Credit: Spencer Phillips/EMBL-EBI
Researchers at EMBL’s European Bioinformatics Institute (EMBL-EBI) and the Francis Crick Institute have analysed the whole genomes of over 2600 tumours from 38 different cancer types to determine the chronology of genomic changes during cancer development.
Cancer occurs as part of a lifelong process in which our genome changes over time. As we age, our cells cannot maintain the integrity of the genome after cell division without making some errors (mutations). This process can be accelerated by various genetic predispositions and environmental factors, such as smoking. Over our lifetime these mutations build up and cells may be mis-programmed, leading to cancer.
The scientists published their research in Nature as part of an international collaboration of over 1300 scientists known as the Pan-Cancer Analysis of Whole Genomes (PCAWG). The project aims to identify and catalogue the underlying patterns of mutation that give rise to many different cancer types. Access to this resource has significant implications for aiding the understanding of tumour progression, as well as opening up possibilities for early diagnosis and clinical intervention.
Calibrating cancer’s molecular clock
“We can map out the point mutations arising throughout normal ageing to create a molecular clock for the human genome, akin to tracking the rings of a tree,” says Moritz Gerstung, Group Leader at EMBL-EBI. “This provides us with a yardstick to estimate the age of some alterations seen in cancer, and to measure how far a tumour has progressed.”
The researchers used data from the Pan-Cancer project and The Cancer Genome Atlas (ICGC) to create tumour development timelines for several cancer types including glioblastoma, and colorectal and ovarian adenocarcinoma. Their findings suggest that tumour development can span the entire lifetime of an individual, so the mutations that initiate cancer progression may arise decades before diagnosis.
“We’ve observed that changes in chromosome count within tumour cells typically occur late during tumour evolution. However, in some cases, such as in glioblastoma multiforme tumours, these changes can occur decades before diagnosis,” says Stefan Dentro, Postdoctoral Fellow at EMBL-EBI. “Typically, cells don’t survive for very long with an odd number of chromosomes, but somehow these cells do; possibly founding a tumour that is detected many years later.”

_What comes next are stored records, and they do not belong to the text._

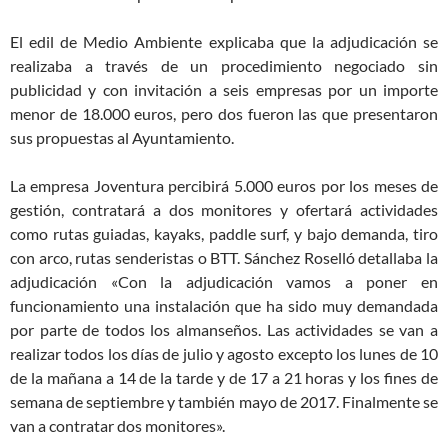
El edil de Medio Ambiente explicaba que la adjudicación se
realizaba a través de un procedimiento negociado sin
publicidad y con invitación a seis empresas por un importe
menor de 18.000 euros, pero dos fueron las que presentaron
sus propuestas al Ayuntamiento.
La empresa Joventura percibirá 5.000 euros por los meses de
gestión, contratará a dos monitores y ofertará actividades
como rutas guiadas, kayaks, paddle surf, y bajo demanda, tiro
con arco, rutas senderistas o BTT. Sánchez Roselló detallaba la
adjudicación «Con la adjudicación vamos a poner en
funcionamiento una instalación que ha sido muy demandada
por parte de todos los almanseños. Las actividades se van a
realizar todos los días de julio y agosto excepto los lunes de 10
de la mañana a 14 de la tarde y de 17 a 21 horas y los fines de
semana de septiembre y también mayo de 2017. Finalmente se
van a contratar dos monitores».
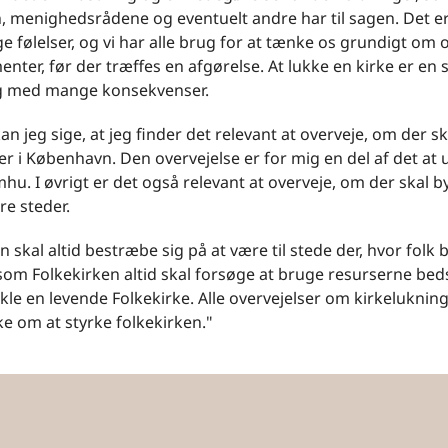
, menighedsrådene og eventuelt andre har til sagen. Det e
følelser, og vi har alle brug for at tænke os grundigt om og
enter, før der træffes en afgørelse. At lukke en kirke er en 
g med mange konsekvenser.
an jeg sige, at jeg finder det relevant at overveje, om der s
er i København. Den overvejelse er for mig en del af det at 
mhu. I øvrigt er det også relevant at overveje, om der skal 
re steder.
n skal altid bestræbe sig på at være til stede der, hvor folk 
esom Folkekirken altid skal forsøge at bruge resurserne bed
ikle en levende Folkekirke. Alle overvejelser om kirkelukni
ske om at styrke folkekirken."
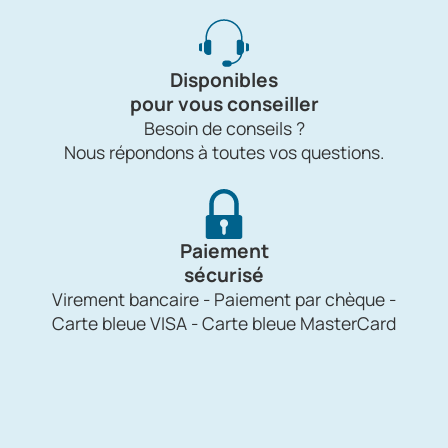
Disponibles
pour vous conseiller
Besoin de conseils ?
Nous répondons à toutes vos questions.
Paiement
sécurisé
Virement bancaire - Paiement par chèque -
Carte bleue VISA - Carte bleue MasterCard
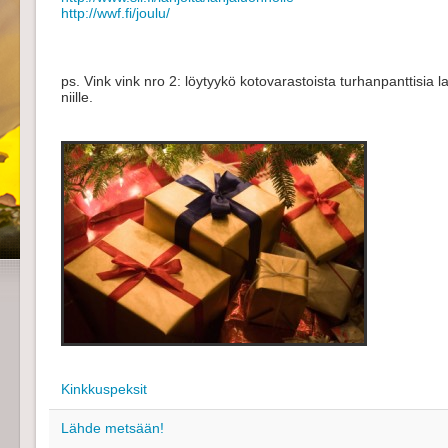
http://wwf.fi/joulu/
ps. Vink vink nro 2: löytyykö kotovarastoista turhanpanttisia la
niille.
Kinkkuspeksit
Lähde metsään!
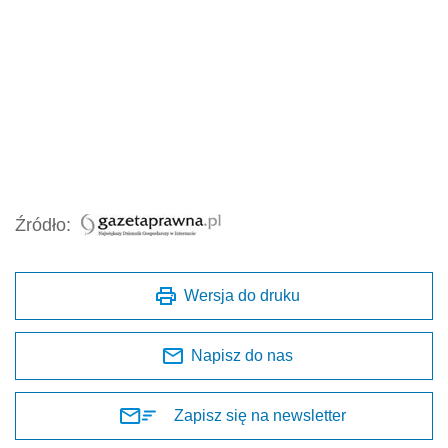
Źródło:
Wersja do druku
Napisz do nas
Zapisz się na newsletter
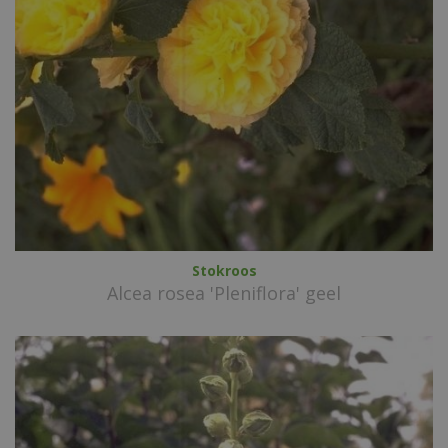
Stokroos
Alcea rosea 'Pleniflora' geel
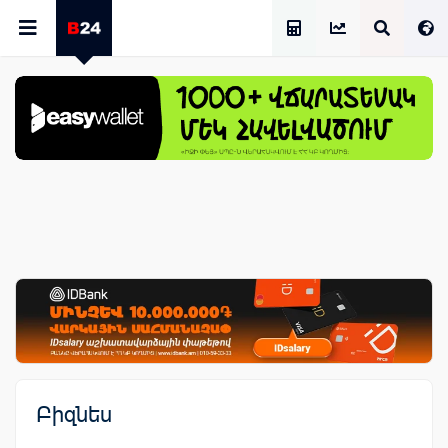
Աշխատավարձի Հաշվիչ
Բիզնես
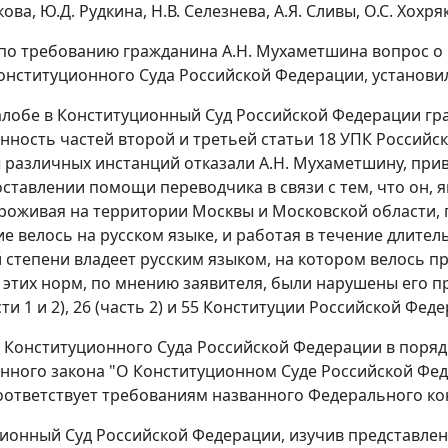
ова, Ю.Д. Рудкина, Н.В. Селезнева, А.Я. Сливы, О.С. Хохря
по требованию гражданина А.Н. Мухаметшина вопрос о
онституционного Суда Российской Федерации, установи
жалобе в Конституционный Суд Российской Федерации г
нность частей второй и третьей статьи 18 УПК Российск
ы различных инстанций отказали А.Н. Мухаметшину, при
доставлении помощи переводчика в связи с тем, что он
проживая на территории Москвы и Московской области, 
е велось на русском языке, и работая в течение длите
 степени владеет русским языком, на котором велось пр
этих норм, по мнению заявителя, были нарушены его прав
части 1 и 2), 26 (часть 2) и 55 Конституции Российской Фед
 Конституционного Суда Российской Федерации в поряд
нного закона "О Конституционном Суде Российской Феде
оответствует требованиям названного Федерального ко
ционный Суд Российской Федерации, изучив представле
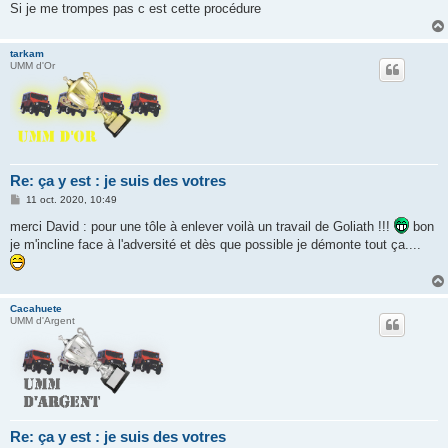
Si je me trompes pas c est cette procédure
tarkam
UMM d'Or
Re: ça y est : je suis des votres
M
11 oct. 2020, 10:49
e
s
merci David : pour une tôle à enlever voilà un travail de Goliath !!!
bon
s
je m'incline face à l'adversité et dès que possible je démonte tout ça....
a
g
e
Cacahuete
UMM d'Argent
Re: ça y est : je suis des votres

Towards early cancer detection
“We’ve developed the first timelines of genetic mutations across the spectrum of cancer types,” says Peter Van Loo, co-lead author and group leader in the Cancer Genomics Laboratory at the Francis Crick Institute. “For more than 30 cancers, we now know what specific genetic changes are likely to happen, and when these are likely to take place. Unlocking these patterns means it should now be possible to develop new diagnostic tests that pick up signs of cancer much earlier.”
Understanding the sequence and chronology of mutations leading to cancer may help clarify the mechanisms of cancer development, which otherwise appear convoluted due to the presence of many alterations in the final cancer cells. Being able to determine whether a mutation typically occurs early or late during cancer progression may also help to guide early detection. This would make it possible to define the sets of alterations to screen for, to detect pre-cancerous cells at different stages of transformation.
“To a large extent, cancer development is an unfortunate consequence of the normal ageing of our cells,” says Moritz Gerstung. “Fully understanding the molecular progression of the disease is the first step towards identifying targets for early detection and perhaps treatment. The observation that many genetic alterations were already present years before the cancer was diagnosed provides a window of opportunity to detect aberrant cells before they become fully malignant.”
The Pan-Cancer project
The Pan-Cancer Analysis of Whole Genomes project is a collaboration involving more than 1300 scientists and clinicians from 37 countries. It involved analysis of more than 2600 genomes of 38 different tumour types, creating a huge resource of primary cancer genomes. This was the starting point for 16 working groups to study multiple aspects of cancer development, causation, progression, and classification.